Карс пожал плечами. Вслед за ней прыгнул в седло смирно стоящего Амока. Почти сразу всадница пустила коня галопом.
- Чем дальше уйдём, тем спокойнее пройдет ночь! - крикнула она Карсу. - А завтра мы будем на побережье.
Более Карс не оглядывался назад. Стволы колоннами уходили вдаль. Высоко возносимые ветки не хлестали по лицу, как это делали её волосы. Но он готов был скакать вечно - очертя голову, забыв о времени, о доме и делах, что накопились с момента его отъезда, об отце и сестре, которые, наверняка, места себе не находили. Юноша, в который раз, поймал себя на том, что рядом со странной спутницей забывает обо всём. На ум пришли строчки Лунного Мэтра - так звали в кольце Арзиата Адиля Мойяра. Его стихи Карс часто слышал от Данки Игральной Кости и читал сам, сидя в огромной отцовской библиотеке:
...И забываю обо всём,
Когда я в нежности твоей,
Как в терпком розовом вине,
Топлю тревоги и печали.
Когда стрелой своих ресниц,
Зрачков звериных злым огнем,
Ты в кровь пронзаешь сердце мне -
Я забываю обо всём...
Он помнил лишь отрывок, да и тот был не верен в отношении Мары - ну какая там нежность? Как вдруг подумал - а откуда ей взяться в её движениях и голосе? Кто и когда был нежен с ней? И сам себе ответил - никто и никогда. Стоя на той поляне с завязанными глазами, он слышал голоса её спутников и того, главного, которого прекрасно себе представлял. Разве таким людям были знакомы лёгкие прикосновения губ и рук, тихий голос, декламирующий волшебные строфы великого поэта, обволакивающая музыка, которая делала мир лучше? Они вершили свой путь в грязи и крови, в поту и нечистотах - как физических, так и моральных, нравственных. Развернись Мара сейчас и всади ему, Карсу, сталь своего кийта под рёбра - он бы даже не удивился!

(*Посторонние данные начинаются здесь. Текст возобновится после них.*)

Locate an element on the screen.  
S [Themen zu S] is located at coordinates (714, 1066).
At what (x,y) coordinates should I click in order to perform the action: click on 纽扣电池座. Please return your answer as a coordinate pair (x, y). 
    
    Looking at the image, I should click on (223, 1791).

Юноша наклонился к её уху и, почти касаясь губами, шёпотом повторил строчки Мойяра, которые только что вспомнил. Крылом птицы ударили по глазам чёрные пряди. Мара затрясла головой, словно желала избавиться от наваждения. Резко осадив Амока, соскочила с седла. Развернулась к юноше, скрючив пальцы - разъяренная кошка! Только что не шипела. Карс смотрел на неё, усмехаясь. Он не хамил - просто, не знал, как себя вести.
- Зачем ты сказал мне эти слова? - резкий оклик хлестнул пощечиной. - Или мы не заключали хаг?
Он перекинул ногу через спину коня и спрыгнул на землю.
- Я дал слово - я его сдержу! - сказал примирительно. - Это просто стихи, поверь. Я... только что вспомнил. Ты вообще знаешь, что такое стихи? - последние слова он почти прокричал, разозлившись. О, Прекрасная Всадница, скорей бы закончить гонку, расстаться с этой сумасшедшей и вновь очутиться на знакомых широких улицах столицы!